What does this latest attempt to lift the export ban also tell us about oil markets?

It is that US producers recognise that we are in a long-enduring era of abundant supply. Saudi Arabia will resolutely stick to its “market share” strategy as it has no other choice. Meanwhile, Iran will soon re-enter the global market and initially at least, it, too, will want to regain market share rather than push for higher prices.

Crucially, also, the demand side of the story tells us that there will be a lot of further downward pressure on oil prices. Not since 1989 has the global economy undergone such a major shift.

So from a US oil industry perspective it surely has to be a case of “if you cannot beat them, why not join them?” – i.e. “let’s get this ban lifted so we can also chase global market share as if we do the alternative of cutting production, prices are still likely to remain depressed”.

A vital part of this thinking is US shale oil’s ability to constantly innovate in order to further lower production costs.

This has confounded analysts who thought that the absolute minimum price that oil had to be to produce shale oil economically would always stay at $60 a barrel. Then they thought it was $45 a barrel, but it is now in the low $40s a barrel range for the most efficient producers.

Why on earth shouldn’t this process continue, especially given again politics?
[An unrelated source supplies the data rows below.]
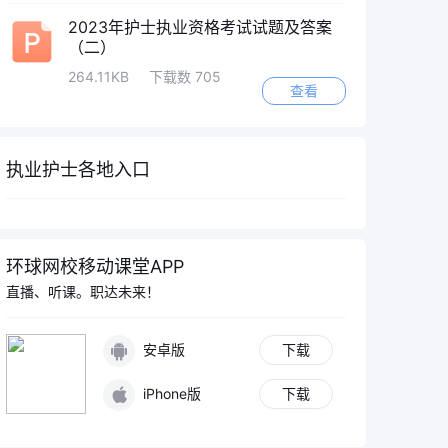
2023年护士执业资格考试试题及答案
（二）
264.11KB
下载数 705
查看
执业护士各地入口
环球网校移动课堂APP
直播、听课。职达未来！
安卓版
下载
iPhone版
下载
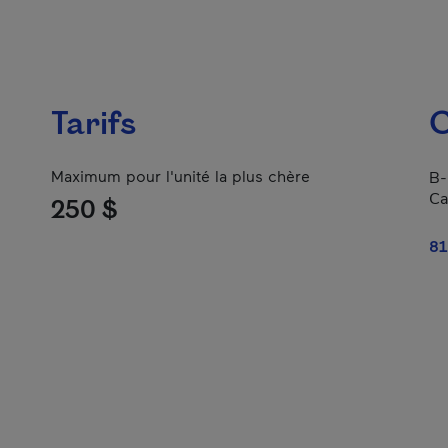
Tarifs
C
Maximum pour l'unité la plus chère
B-
Ca
250 $
81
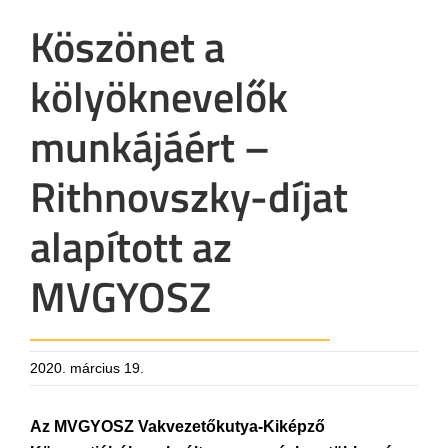
Köszönet a
kölyöknevelők
munkájáért –
Rithnovszky-díjat
alapított az
MVGYOSZ
2020. március 19.
Az MVGYOSZ Vakvezetőkutya-Kiképző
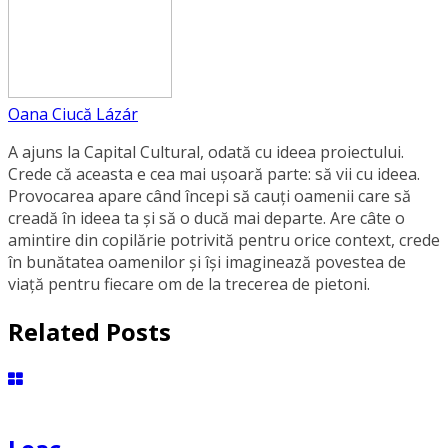
Oana Ciucă Lázár
A ajuns la Capital Cultural, odată cu ideea proiectului.
Crede că aceasta e cea mai ușoară parte: să vii cu ideea.
Provocarea apare când începi să cauți oamenii care să
creadă în ideea ta și să o ducă mai departe. Are câte o
amintire din copilărie potrivită pentru orice context, crede
în bunătatea oamenilor și își imaginează povestea de
viață pentru fiecare om de la trecerea de pietoni.
Related Posts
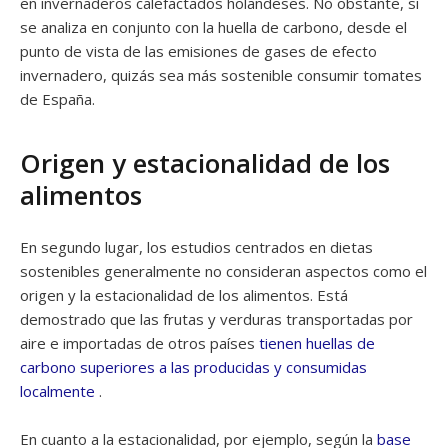
en invernaderos calefactados holandeses. No obstante, si
se analiza en conjunto con la huella de carbono, desde el
punto de vista de las emisiones de gases de efecto
invernadero, quizás sea más sostenible consumir tomates
de España.
Origen y estacionalidad de los
alimentos
En segundo lugar, los estudios centrados en dietas
sostenibles generalmente no consideran aspectos como el
origen y la estacionalidad de los alimentos. Está
demostrado que las frutas y verduras transportadas por
aire e importadas de otros países
tienen huellas de
carbono superiores a las producidas y consumidas
localmente
.
En cuanto a la estacionalidad, por ejemplo, según la
base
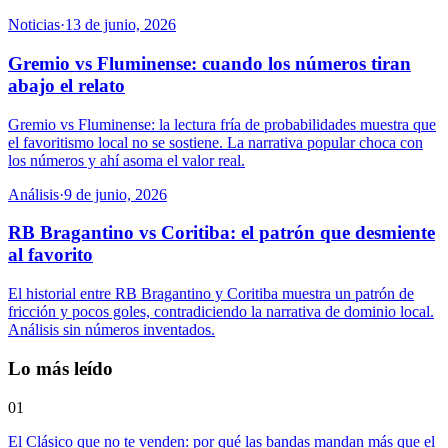
Noticias
·
13 de junio, 2026
Gremio vs Fluminense: cuando los números tiran
abajo el relato
Gremio vs Fluminense: la lectura fría de probabilidades muestra que
el favoritismo local no se sostiene. La narrativa popular choca con
los números y ahí asoma el valor real.
Análisis
·
9 de junio, 2026
RB Bragantino vs Coritiba: el patrón que desmiente
al favorito
El historial entre RB Bragantino y Coritiba muestra un patrón de
fricción y pocos goles, contradiciendo la narrativa de dominio local.
Análisis sin números inventados.
Lo más leído
01
El Clásico que no te venden: por qué las bandas mandan más que el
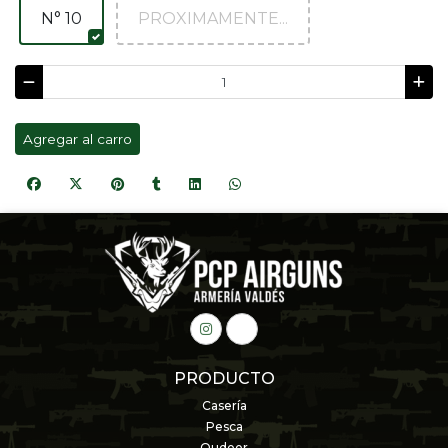
N° 10
PROXIMAMENTE...
Agregar al carro
PRODUCTO
Casería
Pesca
As the shale oil industry is such a vital and rare creator of decent middle class jobs, I wouldn’t be surprised at all if we see more tax breaks and other investment incentives that encourage further research and development.

And finally, what does this tell us about the oil price? Sadly, we can only be certain of one thing and that is extreme and unprecedented volatility over the next few years.

Prices could easily go back to $100 a barrel, but only on geopolitics and/or more misguided central bank stimulus. I think there is also a very good chance that prices could fall to as low as $25 a barrel, or remain close to today’s $50 a barrel.